§ **PROMPT**: The copy has to match the records word for word and include no pictures.

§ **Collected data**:
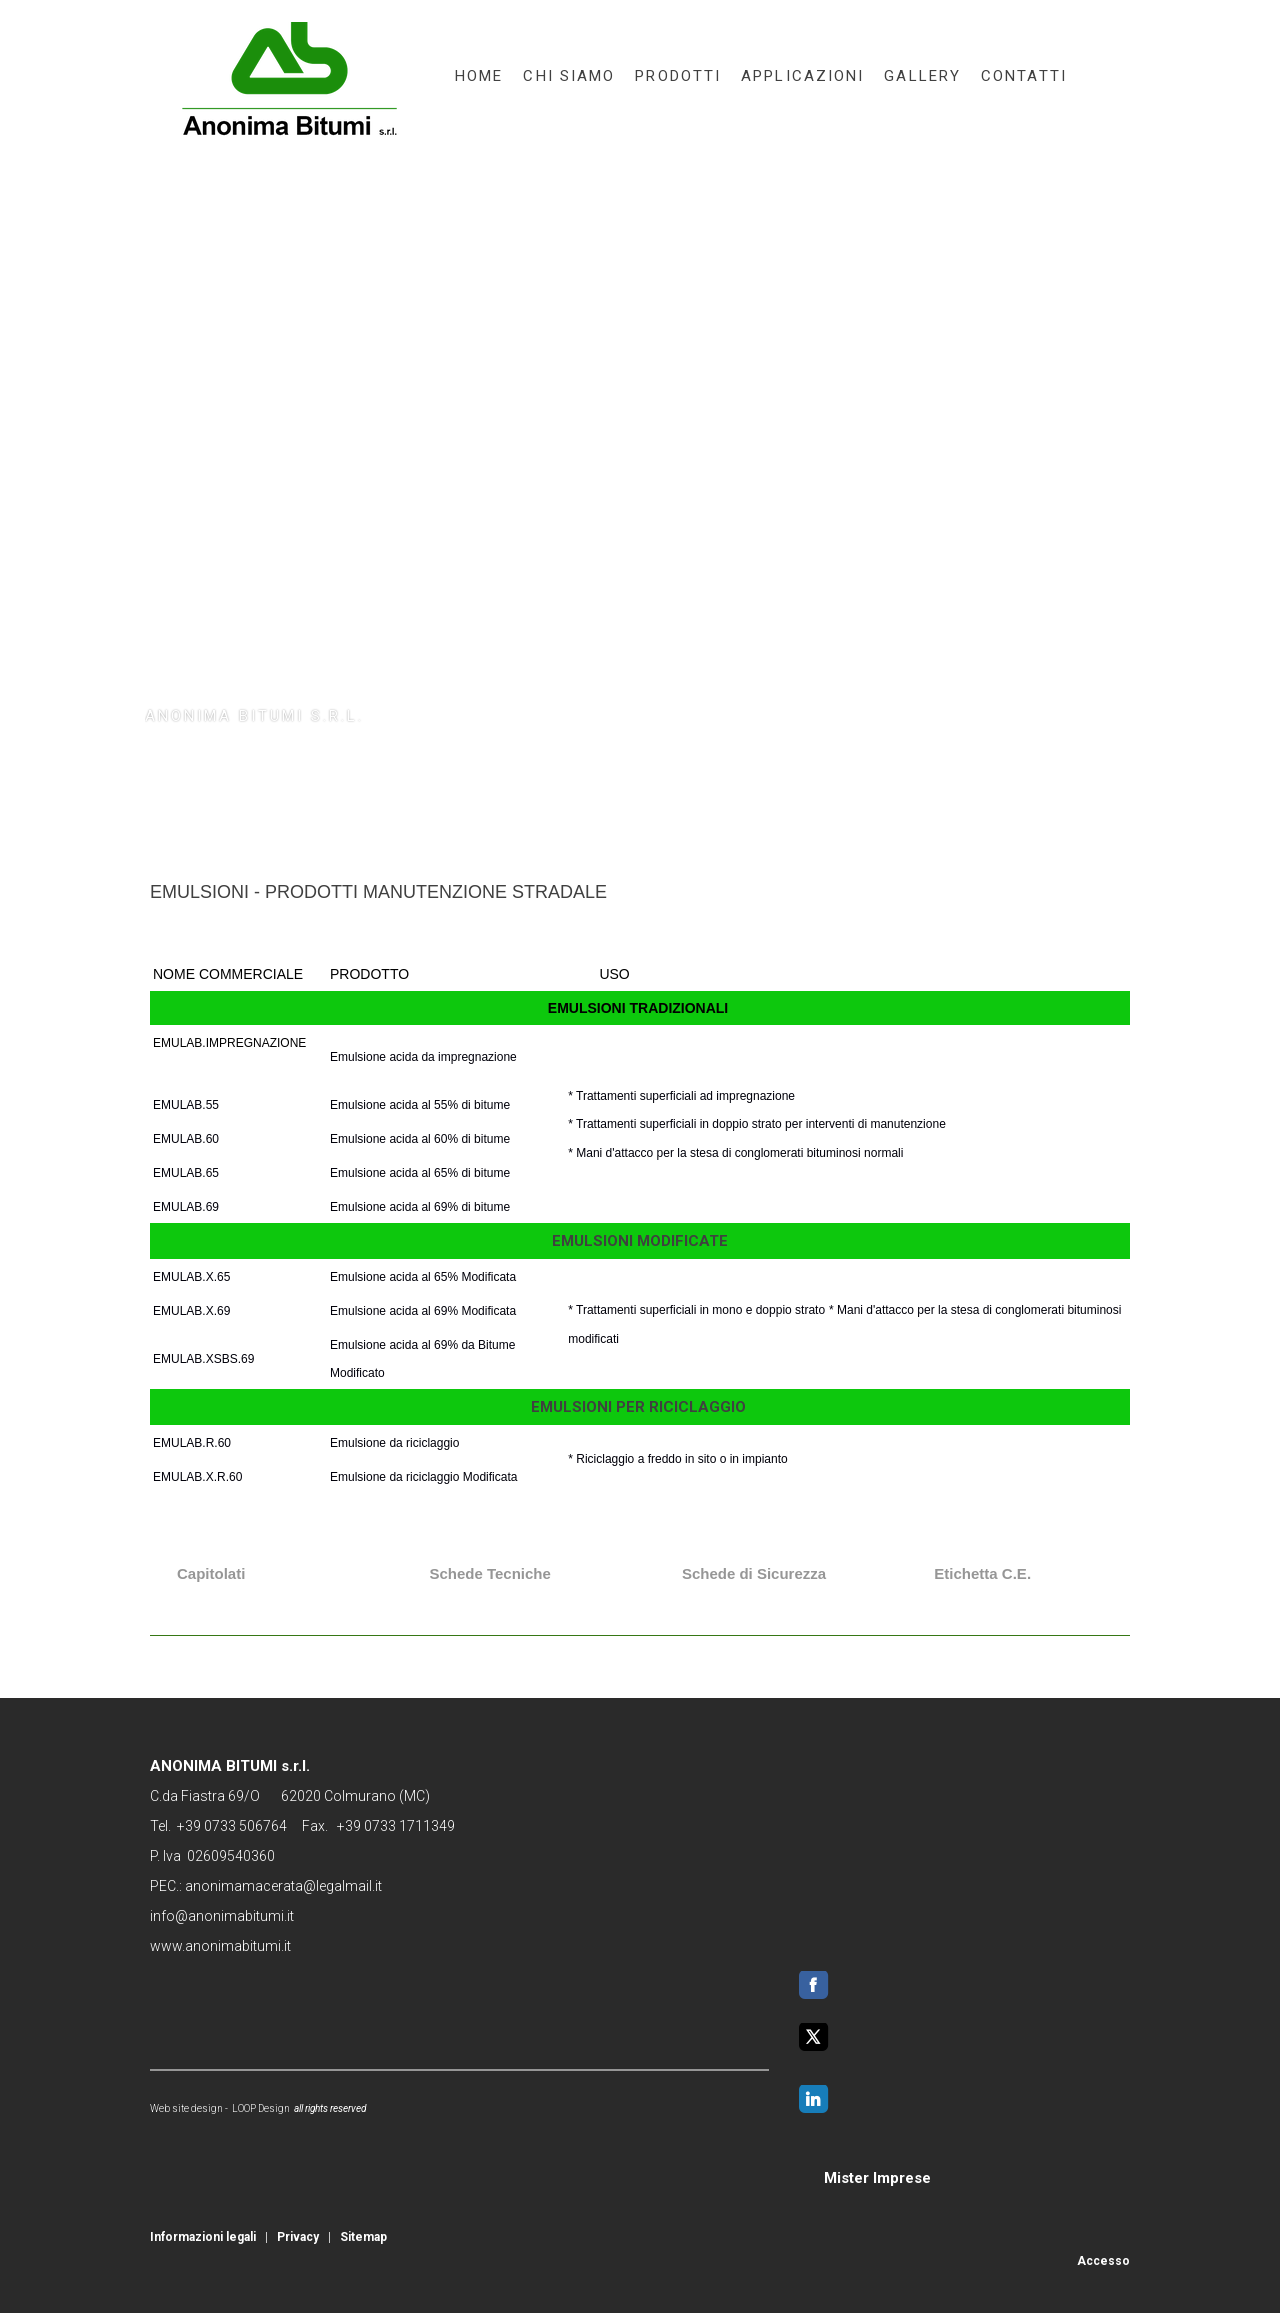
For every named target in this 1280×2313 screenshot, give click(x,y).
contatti (1024, 76)
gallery (922, 76)
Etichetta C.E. (982, 1573)
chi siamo (569, 76)
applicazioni (802, 76)
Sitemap (363, 2237)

§ **ANSWER SPACE**:
For every named target in this 1280×2313 screenshot, give click(x,y).
contatti (1024, 76)
gallery (922, 76)
Etichetta C.E. (982, 1573)
chi siamo (569, 76)
applicazioni (802, 76)
Sitemap (363, 2237)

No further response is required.